S.A.S. GCC IMMOBILIER, demeurant [Adresse 3]

représentée par Me Pierre emmanuel PLANCHON, avocat au barreau de MARSEILLE, assisté de Me Julie FAY, avocat au barreau de PARIS, plaidant

*-*-*-*-*

COMPOSITION DE LA COUR

L’affaire a été débattue le 14 Novembre 2022 en audience publique. Conformément à l’article 804 du code de procédure civile, Madame Stéphanie COMBRIE, Conseillère, a fait un rapport oral de l’affaire à l’audience avant les plaidoiries.

La Cour était composée de :

Monsieur Pierre CALLOCH, Président

Madame Marie-Christine BERQUET, Conseillère

Madame Stéphanie COMBRIE, Conseillère

qui en ont délibéré.

Greffière lors des débats : Madame Marie PARANQUE.

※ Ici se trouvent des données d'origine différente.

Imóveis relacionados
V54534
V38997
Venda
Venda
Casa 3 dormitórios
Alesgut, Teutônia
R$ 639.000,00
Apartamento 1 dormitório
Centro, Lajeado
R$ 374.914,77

Les parties ont été avisées que le prononcé de la décision aurait lieu par mise à disposition au greffe le 12 Janvier 2023.

ARRÊT

contradictoire,

Prononcé par mise à disposition au greffe le 12 Janvier 2023,

Signé par Madame Stéphanie COMBRIE, Conseillère, pour Monsieur Pierre CALLOCH, Président empêché et Madame Marie PARANQUE, greffière à laquelle la minute de la décision a été remise par le magistrat signataire.

***

EXPOSE DU LITIGE

A la suite d’un appel d’offres passé en octobre 2016, sous la forme d’un « dialogue compétitif », la ville de [Localité 5] a retenu la candidature de la société Lacaille & Lassus Architectes Associés, en collaboration avec les sociétés La Cascade et GCC Immobilier, pour l’édification d’un bâtiment dénommé « La Cascade ».

La société Poissonnier, [J] & Associés, invoquant la contrefaçon des plans, esquisses, croquis et projet qu’elle aurait établis en 2015 à l’occasion d’un premier appel d’offres, et dénonçant subsidiairement des actes de concurrence déloyale, a assigné la société Lacaille & Lassus Architectes Associés et les sociétés La Cascadeet GCC Immobilier devant le Tribunal Judiciaire de Marseille afin d’obtenir l’indemnisation de son préjudice.

Dans le cadre de l’instruction du dossier, les sociétés La Cascade et GCC Immobilier ont saisi le juge de la mise en état par conclusions d’incident du 9 janvier 2022 pour voir déclarer irrecevable l’action de la société Poissonnier, [J] & Associés pour défaut de qualité à agir tant sur le fondement de l’action en contrefaçon que sur le fondement de la concurrence déloyale.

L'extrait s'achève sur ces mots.